There are advantages to digital performances. At the live-streamed Swire Symphony Under the Stars concert on December 12, audience members were invited to submit photos of their loved ones, which were used to create a video set to the orchestra’s music. The concert ended with a rendition of Cantopop crooner Roman Tam’s song Below the Lion Rock, used as the theme for the former TV show of the same name and often referred to as Hong Kong’s unofficial anthem for its theme of unity.

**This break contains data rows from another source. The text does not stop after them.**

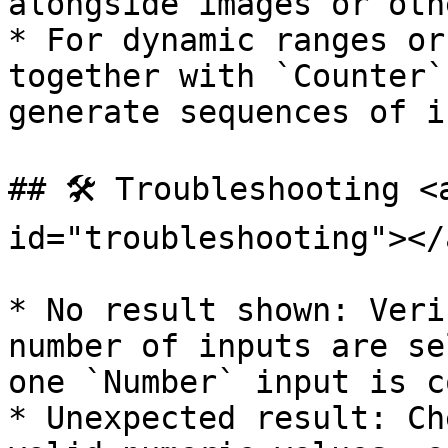
alongside images or oth
* For dynamic ranges or
together with `Counter`
generate sequences of i
## 🛠️ Troubleshooting <
id="troubleshooting"></a
* No result shown: Veri
number of inputs are se
one `Number` input is c
* Unexpected result: Ch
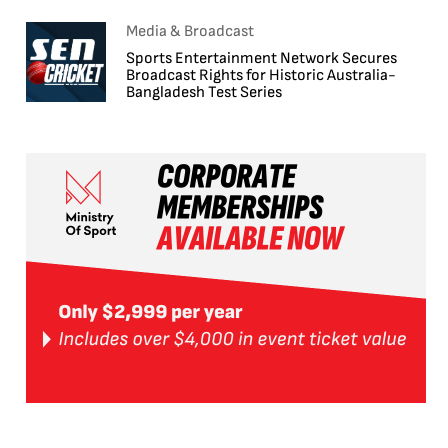
Media & Broadcast
Sports Entertainment Network Secures
Broadcast Rights for Historic Australia-
Bangladesh Test Series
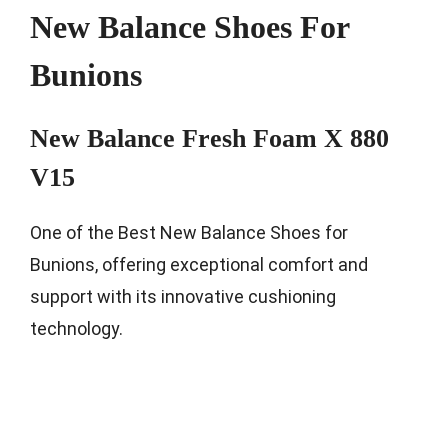
New Balance Shoes For
Bunions
New Balance Fresh Foam X 880
V15
One of the Best New Balance Shoes for
Bunions, offering exceptional comfort and
support with its innovative cushioning
technology.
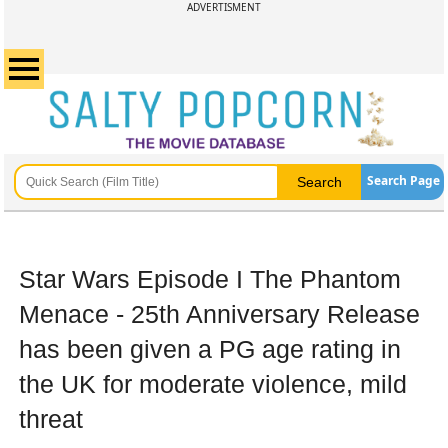
ADVERTISMENT
Search Page
Star Wars Episode I The Phantom
Menace - 25th Anniversary Release
has been given a PG age rating in
the UK for moderate violence, mild
threat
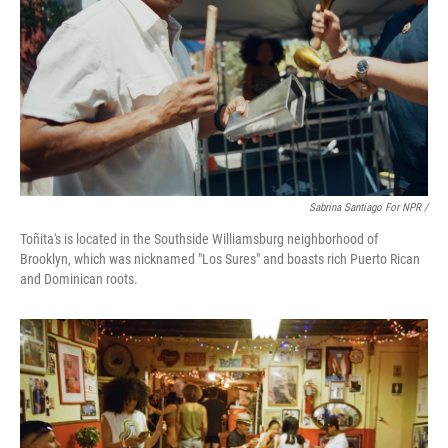
Sabrina Santiago For NPR /
Toñita's is located in the Southside Williamsburg neighborhood of
Brooklyn, which was nicknamed "Los Sures" and boasts rich Puerto Rican
and Dominican roots.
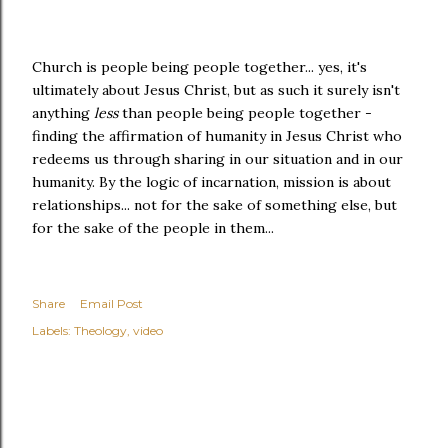
Church is people being people together... yes, it's
ultimately about Jesus Christ, but as such it surely isn't
anything
less
than people being people together -
finding the affirmation of humanity in Jesus Christ who
redeems us through sharing in our situation and in our
humanity. By the logic of incarnation, mission is about
relationships... not for the sake of something else, but
for the sake of the people in them...
Share
Email Post
Labels:
Theology
video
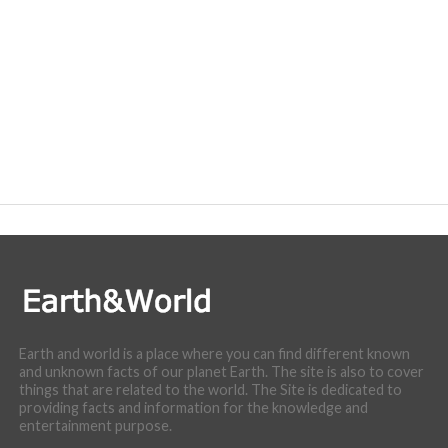
Earth and world is a place where you can find different known
and unknown facts of our planet Earth. The site is also to cover
things that are related to the world. The Site is dedicated to
providing facts and information for the knowledge and
entertainment purpose.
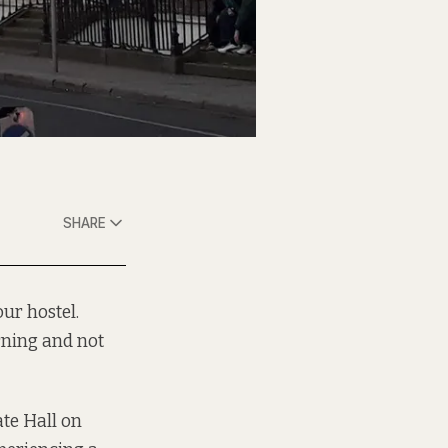
SHARE
our hostel.
rning
and not
ate Hall on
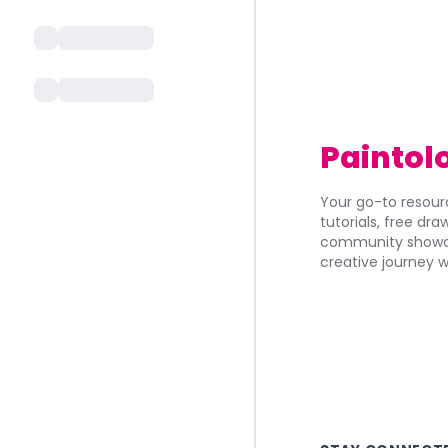
Paintol
Your go-to resourc
tutorials, free dr
community showca
creative journey w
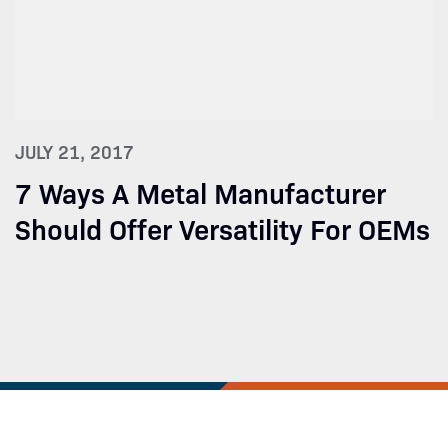
JULY 21, 2017
7 Ways A Metal Manufacturer
Should Offer Versatility For OEMs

As Van Zweden and his team stand on the precipice of a new season, the music director is now challenged with creating a programme with any sense of certainty in a constantly shifting landscape. “Can we, for instance, start the concerts with a chorus when we know that singing carries risk?” he asks. Despite the possibility of another decimated season, the HK Phil has a range of concerts in the pipeline for 2021—local jazz; collaborations with the Hong Kong Ballet; takes on Mozart, Schumann and Bruckner; and an online concert of Japanese composer Joe Hisaishi, known for his work for Studio Ghibli, conducting his music.

However disheartening the last year was, the scope of Van Zweden’s plans for the orchestra has not diminished.

“We have very big plans to go to Europe, America and the Silk Road,” he says. “But we are dependent on when this is all over. Think about The Rolling Stones: they went on world tours year after year, because when you go somewhere, people love you, but then they forget about you. So, you need to come back all the time, and then after a certain number of years, everybody knows who you are. The world needs to know that HK Phil is one of the great assets of Hong Kong.